TASK GOAL:
The records below hold pictures; please leave those out and retype the rest exactly.

Stored data entries
• • • • • • •
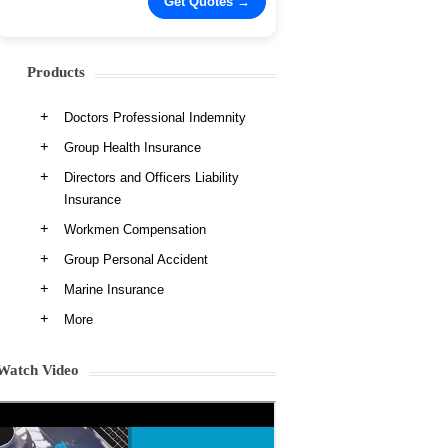
Products
Doctors Professional Indemnity
Group Health Insurance
Directors and Officers Liability
Insurance
Workmen Compensation
Group Personal Accident
Marine Insurance
More
Watch Video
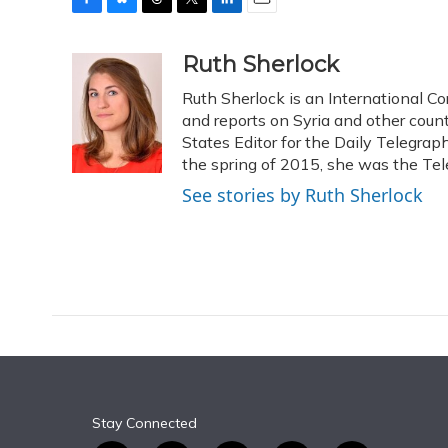
F
B
T
T
L
E
a
l
h
w
i
m
c
u
r
i
n
a
Ruth Sherlock
e
e
e
t
k
i
Ruth Sherlock is an International Co
b
s
a
t
e
l
o
k
d
e
and reports on Syria and other coun
d
o
y
s
r
I
States Editor for the Daily Telegrap
k
n
the spring of 2015, she was the Tel
See stories by Ruth Sherlock
Stay Connected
• • • • • • •
PROBLEM SOLUTION:
Products
Doctors Professional Indemnity
Group Health Insurance
Directors and Officers Liability
Insurance
Workmen Compensation
Group Personal Accident
Marine Insurance
More
Watch Video
F
B
T
T
L
E
a
l
h
w
i
m
c
u
r
i
n
a
Ruth Sherlock
e
e
e
t
k
i
Ruth Sherlock is an International Co
b
s
a
t
e
l
o
k
d
e
and reports on Syria and other coun
d
o
y
s
r
I
States Editor for the Daily Telegrap
k
n
the spring of 2015, she was the Tel
See stories by Ruth Sherlock
Stay Connected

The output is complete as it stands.